Everything was going well for Frederick until 1803 when he became infatuated with a certain Mrs Clarke and set up house with her in Portman Square. After a few years the passion burnt itself out, but a public scandal blew up in 1809 and their names were once again linked. A member of Parliament urged that a committee be appointed to investigate the conduct of Frederick in his capacity of Commander of the Forces, in regard to the general state of the army. There was conclusive evidence that Mrs Clarke has taken money in return for influencing Frederick to approve promotions and others changes in the army. Frederick was found guilty of personal corruption and resigned immediately to avoid further humiliation.
Nonetheless, George III re-appointed Frederick as Commander of the Forces just five years later and due to his new interest in educational and charitable projects he soon became the closest advisor and companion to his brother, the corrupt and unpopular Prince Regent.
In 1820 both George III and the Duchess of York died. The new King, George IV, was childless and hated the nearness to the throne of his niece Victoria, daughter of the Duke of Kent. Within a week of the death, George IV was already encouraging Frederick to remarry and produce an heir and had even drawn up a list of eligible young ladies. But Frederick had already discovered the lady of his dreams and before long was seen regularly in the company of the Duchess of Rutland, the wife of his close friend.

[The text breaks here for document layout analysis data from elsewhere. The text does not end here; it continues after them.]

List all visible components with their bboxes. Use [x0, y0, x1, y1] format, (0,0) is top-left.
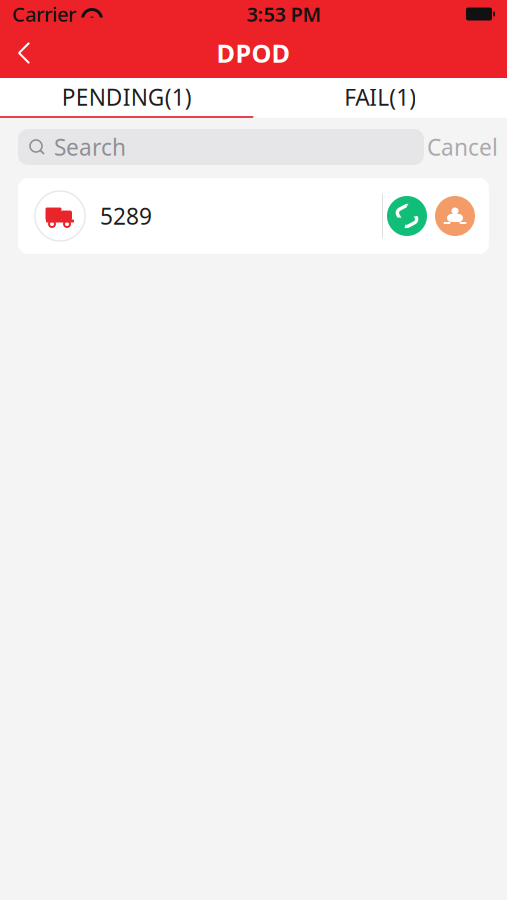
staticText: 5289 — [100, 201, 152, 231]
staticText: DPOD — [216, 36, 290, 70]
button[interactable]: Call — [383, 192, 431, 240]
button[interactable]: FAIL(1) — [254, 78, 507, 116]
button[interactable]: Cancel — [424, 129, 501, 165]
staticText: FAIL(1) — [344, 82, 416, 112]
staticText: 3:53 PM — [246, 1, 322, 27]
button[interactable]: View on map — [431, 192, 479, 240]
staticText: Carrier — [12, 1, 76, 27]
button[interactable]: PENDING(1) — [0, 78, 254, 116]
staticText: Cancel — [427, 132, 498, 162]
button[interactable]: 5289 — [18, 178, 489, 254]
button[interactable]: Back — [0, 28, 48, 78]
staticText: PENDING(1) — [62, 82, 192, 112]
staticText: Search — [54, 132, 126, 162]
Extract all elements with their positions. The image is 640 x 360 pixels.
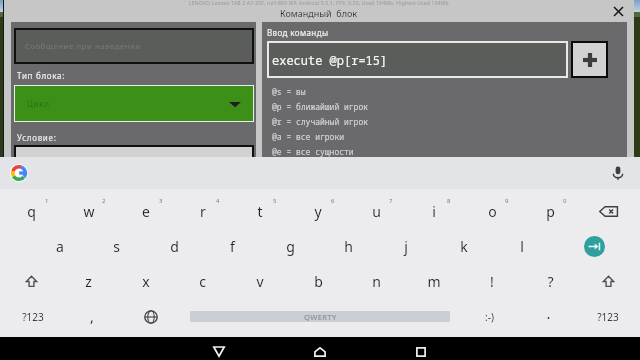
staticText: Условие: bbox=[17, 132, 57, 143]
staticText: Тип блока: bbox=[17, 70, 66, 81]
button[interactable]: ?123 bbox=[3, 299, 62, 334]
button[interactable]: ! bbox=[463, 264, 521, 299]
staticText: LENOVO Lenovo TAB 2 A7-20F, ruH-889 MP, … bbox=[189, 0, 449, 7]
staticText: e bbox=[142, 202, 150, 221]
staticText: p bbox=[546, 202, 555, 221]
staticText: g bbox=[286, 237, 295, 256]
button[interactable]: z bbox=[60, 264, 117, 299]
staticText: 9 bbox=[505, 197, 509, 205]
button[interactable]: x bbox=[117, 264, 174, 299]
button[interactable]: Shift bbox=[3, 264, 60, 299]
button[interactable]: Recent apps bbox=[391, 337, 451, 360]
staticText: y bbox=[314, 202, 322, 221]
button[interactable]: Add command bbox=[573, 43, 606, 76]
staticText: @p = ближайший игрок bbox=[272, 101, 368, 112]
button[interactable]: Сообщение при наведении bbox=[14, 28, 254, 64]
button[interactable]: a bbox=[31, 229, 88, 264]
button[interactable]: j bbox=[377, 229, 435, 264]
button[interactable]: · bbox=[519, 299, 578, 334]
button[interactable]: Back bbox=[189, 337, 249, 360]
staticText: f bbox=[230, 237, 235, 256]
button[interactable]: b bbox=[289, 264, 347, 299]
staticText: b bbox=[314, 272, 323, 291]
staticText: 8 bbox=[447, 197, 451, 205]
button[interactable]: ? bbox=[521, 264, 579, 299]
button[interactable]: t bbox=[231, 194, 289, 229]
staticText: QWERTY bbox=[304, 312, 337, 322]
staticText: h bbox=[344, 237, 353, 256]
button[interactable] bbox=[14, 145, 254, 165]
staticText: o bbox=[488, 202, 497, 221]
button[interactable]: QWERTY bbox=[190, 311, 450, 322]
button[interactable]: p bbox=[521, 194, 579, 229]
staticText: ! bbox=[490, 272, 494, 291]
button[interactable]: f bbox=[203, 229, 261, 264]
button[interactable]: Цикл bbox=[15, 86, 253, 121]
button[interactable]: q bbox=[3, 194, 60, 229]
staticText: w bbox=[83, 202, 95, 221]
staticText: 3 bbox=[159, 197, 163, 205]
staticText: q bbox=[27, 202, 36, 221]
button[interactable]: Home bbox=[290, 337, 350, 360]
button[interactable]: :-) bbox=[460, 299, 519, 334]
button[interactable]: d bbox=[145, 229, 203, 264]
staticText: 1 bbox=[45, 197, 49, 205]
button[interactable]: w bbox=[60, 194, 117, 229]
button[interactable]: Change keyboard language bbox=[121, 299, 180, 334]
button[interactable]: h bbox=[319, 229, 377, 264]
staticText: ?123 bbox=[22, 310, 44, 324]
button[interactable]: o bbox=[463, 194, 521, 229]
staticText: t bbox=[257, 202, 263, 221]
button[interactable]: Shift bbox=[579, 264, 637, 299]
staticText: Ввод команды bbox=[267, 27, 329, 38]
staticText: k bbox=[460, 237, 468, 256]
button[interactable]: Enter bbox=[551, 229, 637, 264]
button[interactable]: u bbox=[347, 194, 405, 229]
button[interactable]: ?123 bbox=[578, 299, 637, 334]
staticText: Сообщение при наведении bbox=[25, 41, 141, 51]
button[interactable]: e bbox=[117, 194, 174, 229]
button[interactable]: i bbox=[405, 194, 463, 229]
staticText: @e = все сущности bbox=[272, 146, 354, 157]
button[interactable]: k bbox=[435, 229, 493, 264]
staticText: m bbox=[427, 272, 441, 291]
staticText: u bbox=[372, 202, 381, 221]
button[interactable]: l bbox=[493, 229, 551, 264]
button[interactable]: g bbox=[261, 229, 319, 264]
button[interactable]: r bbox=[174, 194, 231, 229]
staticText: 0 bbox=[563, 197, 567, 205]
staticText: 4 bbox=[216, 197, 220, 205]
staticText: i bbox=[432, 202, 436, 221]
button[interactable]: s bbox=[88, 229, 145, 264]
staticText: , bbox=[90, 307, 94, 326]
staticText: :-) bbox=[485, 310, 494, 324]
staticText: c bbox=[199, 272, 206, 291]
button[interactable]: , bbox=[62, 299, 121, 334]
staticText: 2 bbox=[102, 197, 106, 205]
staticText: 7 bbox=[389, 197, 393, 205]
button[interactable]: y bbox=[289, 194, 347, 229]
staticText: r bbox=[200, 202, 206, 221]
staticText: x bbox=[142, 272, 150, 291]
button[interactable]: Close bbox=[610, 3, 626, 19]
staticText: n bbox=[372, 272, 381, 291]
staticText: d bbox=[170, 237, 179, 256]
button[interactable]: n bbox=[347, 264, 405, 299]
button[interactable]: v bbox=[231, 264, 289, 299]
staticText: execute @p[r=15] bbox=[272, 52, 388, 68]
button[interactable]: c bbox=[174, 264, 231, 299]
button[interactable]: Backspace bbox=[579, 194, 637, 229]
button[interactable]: Voice input bbox=[606, 161, 630, 185]
staticText: @a = все игроки bbox=[272, 131, 344, 142]
staticText: 6 bbox=[331, 197, 335, 205]
staticText: · bbox=[546, 307, 551, 327]
staticText: ?123 bbox=[597, 310, 619, 324]
button[interactable]: execute @p[r=15] bbox=[269, 43, 566, 76]
staticText: 5 bbox=[273, 197, 277, 205]
button[interactable]: m bbox=[405, 264, 463, 299]
staticText: @r = случайный игрок bbox=[272, 116, 368, 127]
staticText: ? bbox=[547, 272, 554, 291]
staticText: Командный блок bbox=[280, 7, 358, 19]
button[interactable]: Google search bbox=[6, 160, 32, 186]
staticText: Цикл bbox=[27, 98, 50, 109]
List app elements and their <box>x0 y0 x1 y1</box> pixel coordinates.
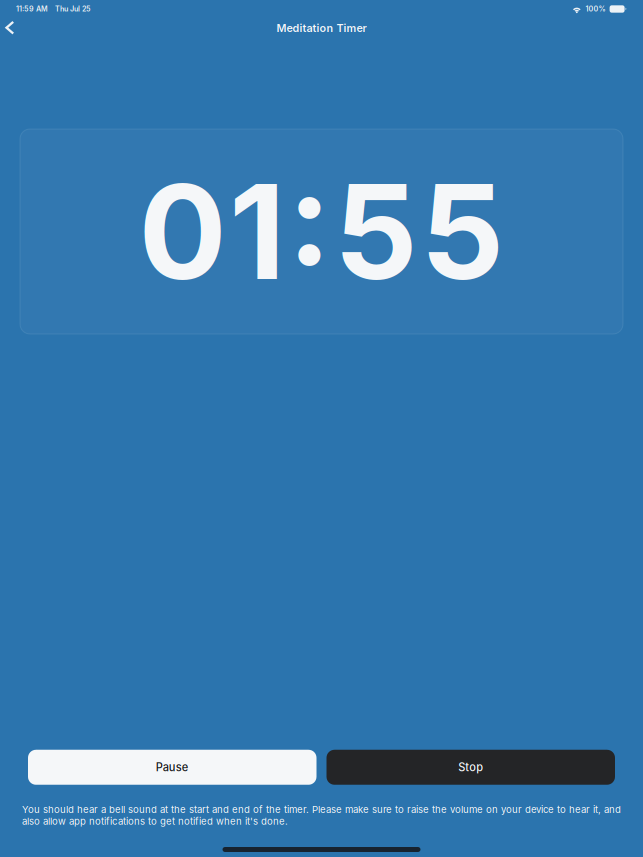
staticText: Pause <box>156 761 189 774</box>
staticText: 100% <box>586 5 606 13</box>
button[interactable]: Back <box>0 20 28 36</box>
staticText: 01:55 <box>138 152 504 310</box>
staticText: Meditation Timer <box>276 22 366 35</box>
button[interactable]: Stop <box>326 750 615 785</box>
staticText: Thu Jul 25 <box>55 5 91 13</box>
staticText: Stop <box>458 761 483 774</box>
staticText: You should hear a bell sound at the star… <box>22 804 621 827</box>
button[interactable]: Pause <box>28 750 316 785</box>
staticText: 11:59 AM <box>16 5 48 13</box>
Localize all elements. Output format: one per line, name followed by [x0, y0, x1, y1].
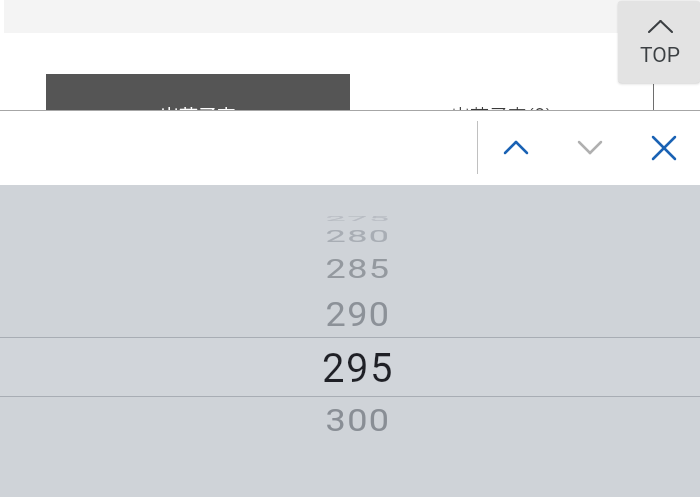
staticText: 290 [325, 296, 391, 334]
staticText: 280 [325, 226, 391, 246]
button[interactable]: 出荷予定 [46, 74, 350, 110]
staticText: 295 [322, 345, 394, 392]
button[interactable]: 290 [0, 285, 700, 345]
button[interactable]: 275 [0, 189, 700, 249]
button[interactable]: 285 [0, 239, 700, 299]
staticText: 275 [325, 215, 391, 223]
staticText: 285 [325, 254, 391, 284]
button[interactable]: Scroll to top [618, 1, 700, 83]
staticText: TOP [640, 43, 680, 68]
staticText: 出荷予定(0) [451, 103, 553, 131]
button[interactable]: 295 [0, 338, 700, 398]
button[interactable]: Next field [553, 110, 627, 185]
button[interactable]: Previous field [479, 110, 553, 185]
button[interactable]: 出荷予定(0) [350, 74, 653, 110]
button[interactable]: Close [627, 110, 700, 185]
button[interactable]: 280 [0, 206, 700, 266]
button[interactable]: 300 [0, 390, 700, 450]
staticText: 300 [325, 402, 391, 438]
staticText: 出荷予定 [160, 103, 237, 131]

By now Frederick's circumstances were diminished: he no longer had the £10,000 a year he had received for looking after his invalid father, and he had lost his house in the country. Yet he felt that it would not be long before he became king and began building his royal palace next to St James's.
In 1826, the Duchess of Rutland died and Frederick was devastated. He went to Brighton for his health, but he was failing fast and was rushed to London for an operation for dropsy. After the operation he had no place to recuperate as his palace was not yet complete. Ironically the Duke of Rutland invited him to stay at his house in Arlington Street.
It was in 1827, with his creditors banging at the door and the sound of the workmen building his palace down the road, that Frederick died. He was found, as if asleep, sitting in his great armchair overlooking Green Park, in the smaller of the two rooms that now make up the Duke of York Bar, in the house of the man he had cuckolded in public.
Had the Duke of Rutland taken revenge on the man who had publicly humiliated him by having an affair with his wife? Or, did he look after Frederick in his final hours out of respect for the Royal Family and a close friend? Whatever happened, the most significant aspect of Frederick's death was that he died childless. The way was open for Victoria to become Queen and the reign of the Hanover's to come to an end.